McDaniel, who has advised on policy around the world, said subsidized housing for low-income seniors must be one of the government’s priorities.
“They’ve contributed so much to society throughout their lives and they shouldn’t be treated with abandon at this late stage in life,” she said. “It’s worrying to me to think of a senior just getting by on this [$20,000] or $30,000,” she said.
The average wait time for subsidized housing operated by non-profit societies or B.C. Housing is three years, with about one in five waiting five years, according to the seniors advocate’s report.
Since 2017, $2 billion has been invested into improving seniors care, according to the Health Ministry, including doubling the seniors supplement, which hadn’t gone up since 1987. Funding has also gone to expanded respite and adult day programs and to address staffing shortages in long-term care and assisted living.
“Despite the historic investments the government has made in senior care, this report shows there is more that needs to be done to make life more affordable for seniors,” the ministry said in a statement.
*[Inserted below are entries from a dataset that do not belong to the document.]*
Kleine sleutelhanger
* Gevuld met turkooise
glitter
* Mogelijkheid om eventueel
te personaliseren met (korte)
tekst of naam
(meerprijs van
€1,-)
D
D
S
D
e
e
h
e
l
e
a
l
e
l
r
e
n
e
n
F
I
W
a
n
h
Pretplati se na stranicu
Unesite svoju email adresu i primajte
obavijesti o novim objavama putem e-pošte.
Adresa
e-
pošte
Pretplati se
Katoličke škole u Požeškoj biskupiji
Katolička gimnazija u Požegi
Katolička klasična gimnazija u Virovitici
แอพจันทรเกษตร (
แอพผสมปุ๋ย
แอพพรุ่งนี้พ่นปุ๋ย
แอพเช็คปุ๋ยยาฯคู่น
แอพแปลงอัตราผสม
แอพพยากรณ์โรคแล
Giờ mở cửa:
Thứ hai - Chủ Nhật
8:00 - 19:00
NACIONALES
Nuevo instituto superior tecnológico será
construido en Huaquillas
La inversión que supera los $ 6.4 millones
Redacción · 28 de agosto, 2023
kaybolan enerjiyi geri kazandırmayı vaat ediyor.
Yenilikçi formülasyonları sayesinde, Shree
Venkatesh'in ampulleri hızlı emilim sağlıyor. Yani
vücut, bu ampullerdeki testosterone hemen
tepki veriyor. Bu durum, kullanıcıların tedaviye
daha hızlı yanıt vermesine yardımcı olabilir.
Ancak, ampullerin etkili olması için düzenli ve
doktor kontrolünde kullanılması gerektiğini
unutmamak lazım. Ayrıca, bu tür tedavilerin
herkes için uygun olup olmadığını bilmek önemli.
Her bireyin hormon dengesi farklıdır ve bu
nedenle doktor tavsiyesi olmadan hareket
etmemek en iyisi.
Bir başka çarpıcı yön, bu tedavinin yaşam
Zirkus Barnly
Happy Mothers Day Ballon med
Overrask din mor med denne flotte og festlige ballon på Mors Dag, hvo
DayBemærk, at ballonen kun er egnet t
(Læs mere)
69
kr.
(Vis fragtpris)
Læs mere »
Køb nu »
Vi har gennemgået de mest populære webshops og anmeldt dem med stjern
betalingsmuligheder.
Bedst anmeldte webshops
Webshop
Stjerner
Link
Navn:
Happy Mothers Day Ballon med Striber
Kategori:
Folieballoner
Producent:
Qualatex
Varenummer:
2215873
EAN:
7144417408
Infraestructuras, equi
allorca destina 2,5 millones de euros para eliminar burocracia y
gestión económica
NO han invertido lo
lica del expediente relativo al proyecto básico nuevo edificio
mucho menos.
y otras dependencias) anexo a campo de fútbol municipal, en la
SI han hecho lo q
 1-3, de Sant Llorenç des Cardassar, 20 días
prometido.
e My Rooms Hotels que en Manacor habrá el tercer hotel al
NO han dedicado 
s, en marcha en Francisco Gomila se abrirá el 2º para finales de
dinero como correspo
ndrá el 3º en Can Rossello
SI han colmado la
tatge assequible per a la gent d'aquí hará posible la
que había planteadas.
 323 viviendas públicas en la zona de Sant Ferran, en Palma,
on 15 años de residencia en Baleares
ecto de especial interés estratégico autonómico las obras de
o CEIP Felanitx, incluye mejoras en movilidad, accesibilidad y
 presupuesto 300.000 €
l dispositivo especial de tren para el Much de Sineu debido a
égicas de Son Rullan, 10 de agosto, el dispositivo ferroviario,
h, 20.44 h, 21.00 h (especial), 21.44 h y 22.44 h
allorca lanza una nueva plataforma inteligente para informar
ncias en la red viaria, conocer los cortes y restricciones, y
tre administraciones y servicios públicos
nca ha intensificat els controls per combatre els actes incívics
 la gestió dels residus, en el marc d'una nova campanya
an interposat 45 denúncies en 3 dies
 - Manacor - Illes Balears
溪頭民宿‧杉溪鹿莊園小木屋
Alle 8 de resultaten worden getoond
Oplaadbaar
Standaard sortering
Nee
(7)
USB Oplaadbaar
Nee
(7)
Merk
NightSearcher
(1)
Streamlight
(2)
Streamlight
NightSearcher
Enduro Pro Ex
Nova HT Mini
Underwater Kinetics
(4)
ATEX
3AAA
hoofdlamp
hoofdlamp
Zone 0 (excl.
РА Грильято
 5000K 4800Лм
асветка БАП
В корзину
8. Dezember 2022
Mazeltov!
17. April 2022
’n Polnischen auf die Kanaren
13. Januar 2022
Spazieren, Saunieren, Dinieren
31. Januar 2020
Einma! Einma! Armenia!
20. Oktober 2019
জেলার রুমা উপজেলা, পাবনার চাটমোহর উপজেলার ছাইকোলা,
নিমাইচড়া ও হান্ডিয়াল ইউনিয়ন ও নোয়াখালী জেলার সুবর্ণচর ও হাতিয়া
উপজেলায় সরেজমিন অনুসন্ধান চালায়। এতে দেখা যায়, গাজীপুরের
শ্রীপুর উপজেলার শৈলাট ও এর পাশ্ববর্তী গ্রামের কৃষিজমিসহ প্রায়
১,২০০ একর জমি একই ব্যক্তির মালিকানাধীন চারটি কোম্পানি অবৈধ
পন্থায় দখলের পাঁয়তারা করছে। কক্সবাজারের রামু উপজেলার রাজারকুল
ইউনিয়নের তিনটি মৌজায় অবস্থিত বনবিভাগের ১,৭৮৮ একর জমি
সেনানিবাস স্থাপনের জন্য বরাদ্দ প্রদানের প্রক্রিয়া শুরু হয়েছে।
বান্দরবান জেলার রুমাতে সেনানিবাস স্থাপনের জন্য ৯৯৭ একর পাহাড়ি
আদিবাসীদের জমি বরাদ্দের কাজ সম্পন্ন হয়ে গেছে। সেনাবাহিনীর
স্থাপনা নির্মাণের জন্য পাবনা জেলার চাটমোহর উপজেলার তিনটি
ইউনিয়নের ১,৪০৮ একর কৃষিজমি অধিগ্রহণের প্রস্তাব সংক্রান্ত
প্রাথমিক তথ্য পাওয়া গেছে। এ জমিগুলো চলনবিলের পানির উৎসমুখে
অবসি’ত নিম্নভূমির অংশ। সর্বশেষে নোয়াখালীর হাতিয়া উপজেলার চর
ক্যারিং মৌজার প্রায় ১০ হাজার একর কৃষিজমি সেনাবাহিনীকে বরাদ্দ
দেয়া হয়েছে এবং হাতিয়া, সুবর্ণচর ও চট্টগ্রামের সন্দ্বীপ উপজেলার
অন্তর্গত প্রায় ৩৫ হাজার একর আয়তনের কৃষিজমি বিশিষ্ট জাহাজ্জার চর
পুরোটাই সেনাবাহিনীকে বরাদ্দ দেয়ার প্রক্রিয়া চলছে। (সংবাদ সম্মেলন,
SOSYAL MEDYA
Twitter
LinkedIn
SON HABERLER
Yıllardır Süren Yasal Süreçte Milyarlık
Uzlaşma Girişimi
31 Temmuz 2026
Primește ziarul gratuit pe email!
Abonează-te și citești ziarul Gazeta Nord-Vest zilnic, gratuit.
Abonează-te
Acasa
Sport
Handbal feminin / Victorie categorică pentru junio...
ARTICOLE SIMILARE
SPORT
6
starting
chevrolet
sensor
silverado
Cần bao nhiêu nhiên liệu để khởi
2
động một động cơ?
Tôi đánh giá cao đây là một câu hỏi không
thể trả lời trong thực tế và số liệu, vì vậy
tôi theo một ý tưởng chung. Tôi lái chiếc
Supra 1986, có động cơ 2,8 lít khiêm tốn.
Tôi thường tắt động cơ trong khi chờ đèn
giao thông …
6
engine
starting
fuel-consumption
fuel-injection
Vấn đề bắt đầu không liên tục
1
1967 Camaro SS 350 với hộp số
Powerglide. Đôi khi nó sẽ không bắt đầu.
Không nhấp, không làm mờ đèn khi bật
B.C. Liberal Health Critic Shirley Bond said the seniors advocate has created a road map for improvement and that services and supports for seniors “should be a very high priority” as part of the province’s projected surplus — especially in terms of helping seniors stay in their own homes “where the majority of seniors want to spend the latter years of their lives.”
McDaniel says seniors get short shrift in part because seniors themselves tend not to advocate for themselves. Numerous studies find low-income seniors will say they are doing fine, but an examination of their kitchen will show fridge and cupboards near empty.
“That’s particularly true of women,” she said, adding: “But it’s also, frankly, ageism, the notion that they’re not there, they’re invisible.”